No recuerdo de dónde venía, pero no hace diferencia. Lo cierto es que me estacioné en el garaje de mi edificio, me bajé del auto, y unos pasos más adelante se me acercó un chofer que ni siquiera trabajaba para mí.

“Señora Sarita, disculpe que la moleste, pero necesito pedirle un favor”, apeló con voz afligida. “Mi hija cumple años mañana, y lo que más quiere es una bicicleta. Le pedí a mi jefe que me preste $100, pero usted sabe cómo es él. ¿Será que usted me los puede prestar?”.

Este era un tipo adulto, un poco panzón, con cara de puchero, mencionando su pequeña hija y una bicicleta. Aunque no me sabía ni su apellido, me solidaricé con la causa y le presté el dinero, que supuestamente me iba a devolver en dos quincenas.

Más nunca lo volví a ver. Su jefe tampoco.

Fui estafada y no me da pena decirlo, porque en algún momento todos hemos sido víctimas de la malicia de otros o de nuestra propia estupidez.

Saco esto a colación porque vi la película El Estafador de Tinder, y me divierte el desdén con que la mayoría de las personas se expresa de las pobres víctimas. Ahora resulta que nunca nadie ha sido timado, engañado, estafado. Pernilla y Cecilia son las únicas tontas sobre la faz de la tierra.
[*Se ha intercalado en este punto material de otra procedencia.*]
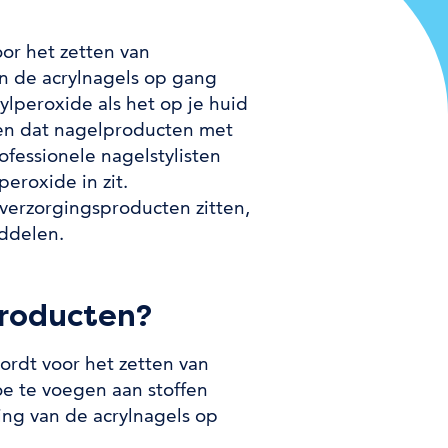
or het zetten van
an de acrylnagels op gang
ylperoxide als het op je huid
gen dat nagelproducten met
fessionele nagelstylisten
roxide in zit.
verzorgingsproducten zitten,
ddelen.
producten?
ordt voor het zetten van
toe te voegen aan stoffen
ing van de acrylnagels op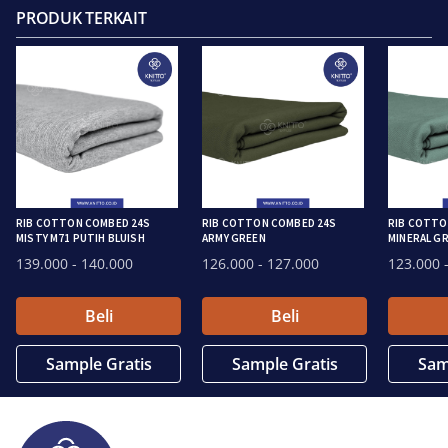
PRODUK TERKAIT
RIB COTTON COMBED 24S
RIB COTTON COMBED 24S
RIB COTTO
MISTY M71 PUTIH BLUISH
ARMY GREEN
MINERAL G
139.000
- 140.000
126.000
- 127.000
123.000
-
Beli
Beli
Sample Gratis
Sample Gratis
Sam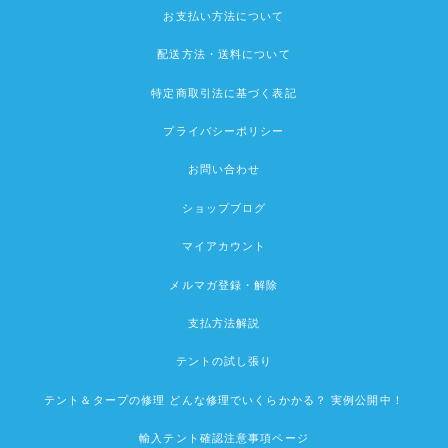
お支払い方法について
配送方法・送料について
特定商取引法に基づく表記
プライバシーポリシー
お問い合わせ
ショップブログ
マイアカウント
メルマガ登録・解除
支払方法解説
テントの試し張り
テント＆タープの修理 どんな修理でいくらかかる？ 実例公開中！
輸入テント確認注意事項ページ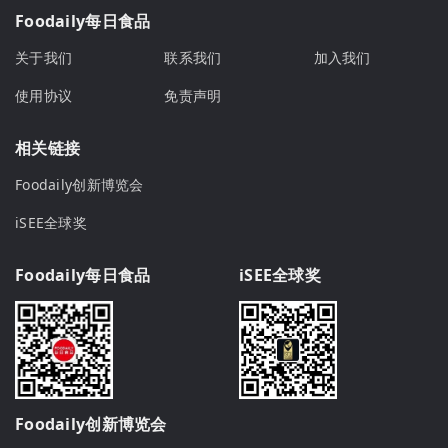
Foodaily每日食品
关于我们
联系我们
加入我们
使用协议
免责声明
相关链接
Foodaily创新博览会
iSEE全球奖
Foodaily每日食品
iSEE全球奖
Foodaily创新博览会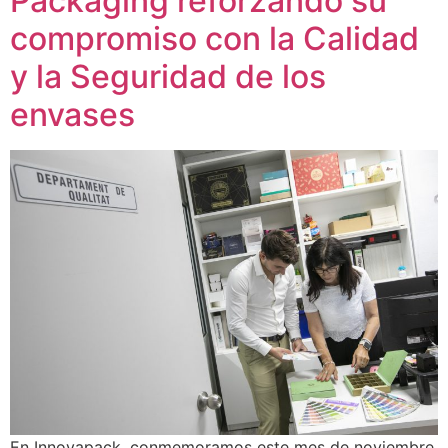
Packaging reforzando su
compromiso con la Calidad
y la Seguridad de los
envases
En Innovapack, conmemoramos este mes de noviembre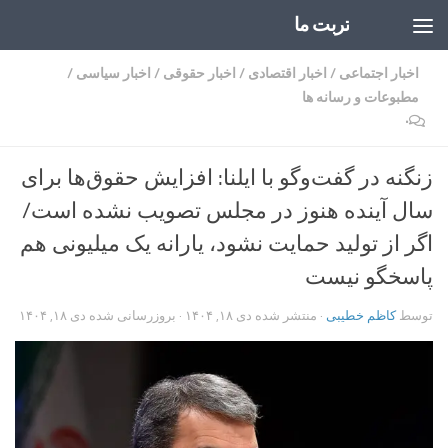
تربت ما
Skip to content
اخبار اجتماعی
/
اخبار اقتصادی
/
اخبار حقوقی
/
اخبار سیاسی
/
مطبوعات و رسانه ها
۰
زنگنه در گفت‌وگو با ایلنا: افزایش حقوق‌ها برای
سال آینده هنوز در مجلس تصویب نشده است/
اگر از تولید حمایت نشود، یارانه یک میلیونی هم
پاسخگو نیست
توسط
کاظم خطیبی
· منتشر شده
دی ۱۸, ۱۴۰۴
· بروزرسانی شده
دی ۱۸, ۱۴۰۴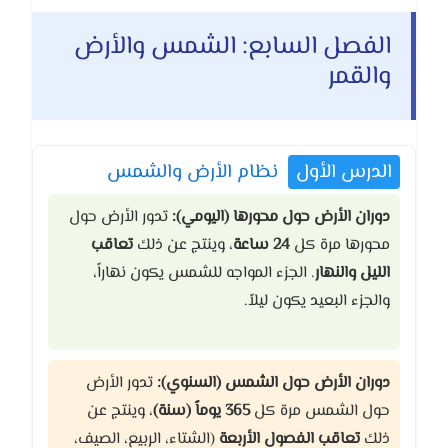
الفصل السابع: الشمس والأرض
والقمر
الدرس الأول
نظام الأرض والشمس
دوران الأرض حول محورها (اليومي):
تدور الأرض حول
محورها مرة كل
24 ساعة
، وينتج عن ذلك
تعاقب
الليل والنهار
. الجزء المواجه للشمس يكون نهاراً،
والجزء البعيد يكون ليلاً.
دوران الأرض حول الشمس (السنوي):
تدور الأرض
حول الشمس مرة كل
365 يوماً (سنة)
، وينتج عن
ذلك
تعاقب الفصول الأربعة
(الشتاء، الربيع، الصيف،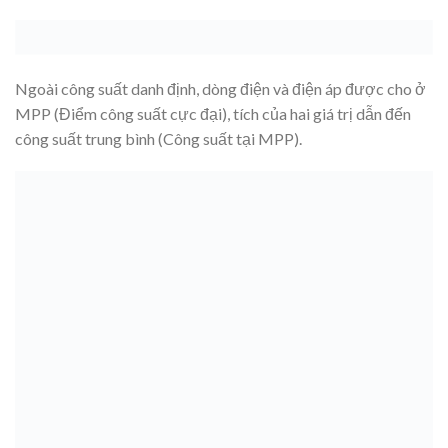
Ngoài công suất danh định, dòng điện và điện áp được cho ở
MPP (Điểm công suất cực đại), tích của hai giá trị dẫn đến
công suất trung bình (Công suất tại MPP).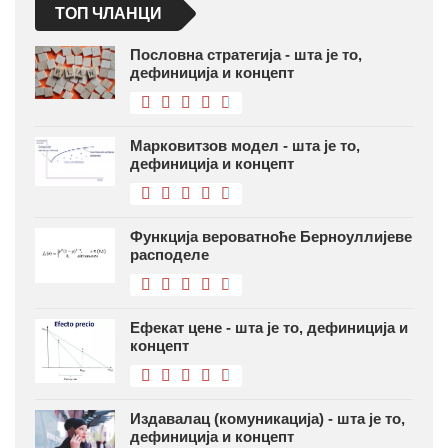
ТОП ЧЛАНЦИ
Пословна стратегија - шта је то,
дефиниција и концепт
Марковитзов модел - шта је то,
дефиниција и концепт
Функција вероватноће Берноуллијеве
расподеле
Ефекат цене - шта је то, дефиниција и
концепт
Издавалац (комуникација) - шта је то,
дефиниција и концепт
Conozco gente que ha brincado de emoción cuando un extraño llamó para decirles que se ganaron mil dólares. Personas que se han metido en telares, pirámides y hasta rectángulos, seducidos por la promesa de convertirse en millonarios. Una conocida le pagó $70 a una personal shopper, que en vez de materializar piezas de vestir, hizo magia y se desvaneció. Algunos inocentes han entregado iPhones (¡más de una vez!) a desconocidos que se hicieron pasar por compradores en Encuentra 24, y se quedaron sin dinero ni celular. Y la peor, la historia de una mujer que le prestó $20,000 a su novio para invertirlo en combustible en Rusia, dinero que supuestamente se iba a convertir en $300 mil en menos de una semana. Todas estas son historias de la vida real, y si estas cosas no pasaran, las cartas de los herederos nigerianos nunca hubieran vivido en la infamia.

En otras palabras, si somos tan prestos a creerle a un extraño, ¿quiénes somos para criticar o burlarnos de mujeres que se endeudaron por creer en alguien cercano cuya única finalidad era engañarlas?
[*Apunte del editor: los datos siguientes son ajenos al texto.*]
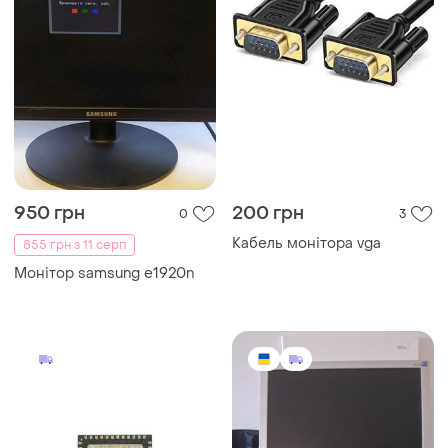
950 грн
200 грн
0
3
Кабель монітора vga
855 грн з 11 серп
Монітор samsung e1920n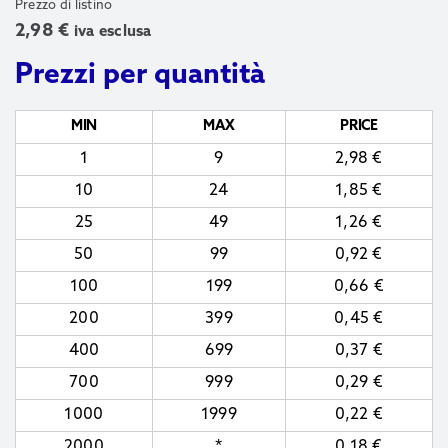
Prezzo di listino
2,98
€
iva esclusa
Prezzi per quantità
MIN
MAX
PRICE
1
9
2,98
€
10
24
1,85
€
25
49
1,26
€
50
99
0,92
€
100
199
0,66
€
200
399
0,45
€
400
699
0,37
€
700
999
0,29
€
1000
1999
0,22
€
2000
*
0,18
€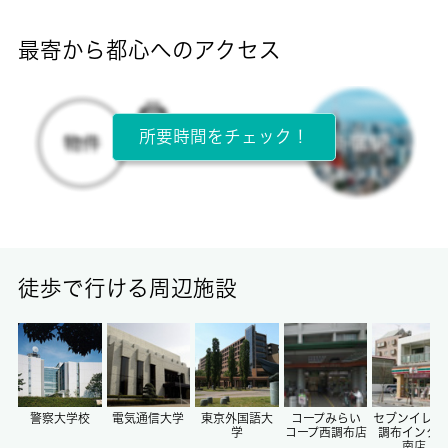
-
最寄から都心へのアクセス
目安光熱費
-
所要時間をチェック！
所在階
1階 / 2階建
面積
18.15㎡
徒歩で行ける周辺施設
保証金
-
償却/敷引
-/-
警察大学校
電気通信大学
東京外国語大
コープみらい
セブンイレブ
学
コープ西調布店
調布インタ
南店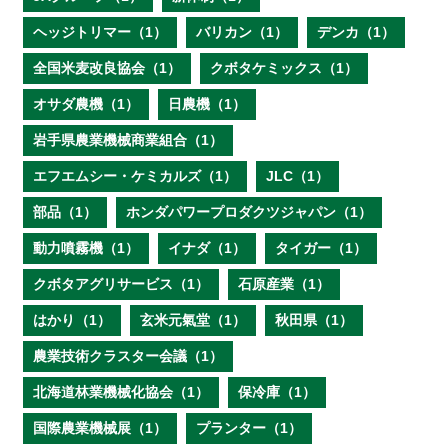
ヘッジトリマー（1）
バリカン（1）
デンカ（1）
全国米麦改良協会（1）
クボタケミックス（1）
オサダ農機（1）
日農機（1）
岩手県農業機械商業組合（1）
エフエムシー・ケミカルズ（1）
JLC（1）
部品（1）
ホンダパワープロダクツジャパン（1）
動力噴霧機（1）
イナダ（1）
タイガー（1）
クボタアグリサービス（1）
石原産業（1）
はかり（1）
玄米元氣堂（1）
秋田県（1）
農業技術クラスター会議（1）
北海道林業機械化協会（1）
保冷庫（1）
国際農業機械展（1）
プランター（1）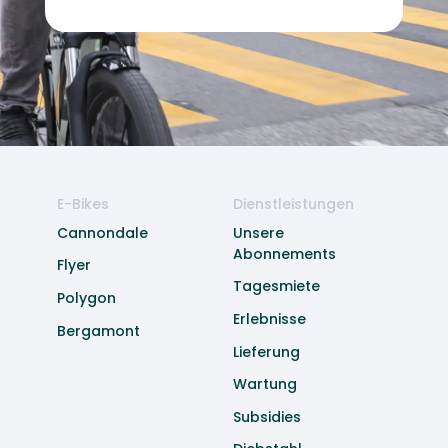
E-Bikes
Dienstleistungen
Cannondale
Unsere
Abonnements
Flyer
Tagesmiete
Polygon
Erlebnisse
Bergamont
Lieferung
Wartung
Subsidies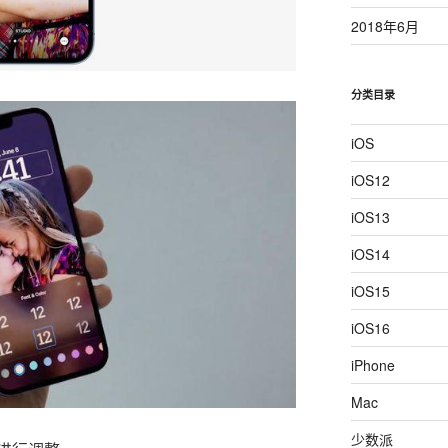
2018年6月
分类目录
iOS
iOS12
iOS13
iOS14
iOS15
iOS16
iPhone
Mac
少数派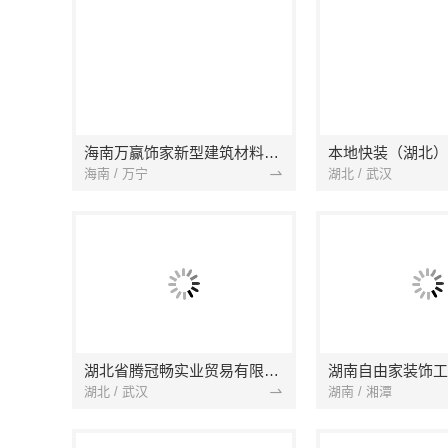
海南万赢饰家新型建筑材料有限公司
海南 / 万宁
湖北 / 武汉
湖北省腾冠畅实业贸易有限公司
湖南自由家装饰工
湖北 / 武汉
湖南 / 湘潭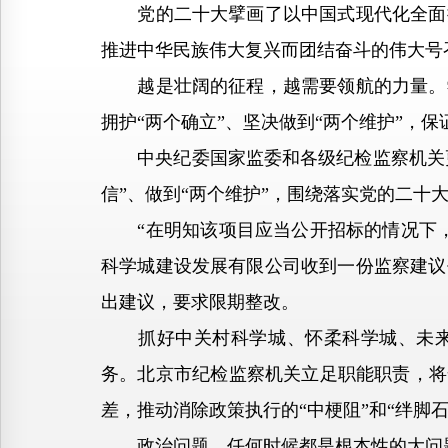
党的二十大擘画了以中国式现代化全面推
推进中华民族伟大复兴而团结奋斗的伟大号
越是壮阔的征程，越需要领航的力量。学
拥护“两个确立”、坚决做到“两个维护”，
中央纪委国家监委和各级纪检监察机关更加
信”、做到“两个维护”，围绕落实党的二十
“在明知该项目应当公开招标的情况下，
科学城建设发展有限公司收到一份监察建议
出建议，要求限期整改。
抓好中关村科学城、怀柔科学城、未来科
务。北京市纪检监察机关立足职能职责，将
差，推动消除政策执行的“中梗阻”和“绊脚石
政治问题，任何时候都是根本性的大问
No estoy haciendo una apología por las víctimas; solo digo que el trabajo de un estafador es, precisamente, estafar. Estos sujetos deambulan por el mundo buscando su siguiente presa, determinando sus debilidades y la mejor forma de aprovecharlas.

Yo digo que, en vez de culpar a los afectados por las desdichas a las que son sujetas, deberíamos apuntar nuestros dedos hacia los malos.

Este es un tema en el que pienso a menudo, y siempre llego a la misma conclusión: preferimos pensar que vivimos en un mundo repleto de bobos. Asusta menos que admitir que nos rodea tanta maldad.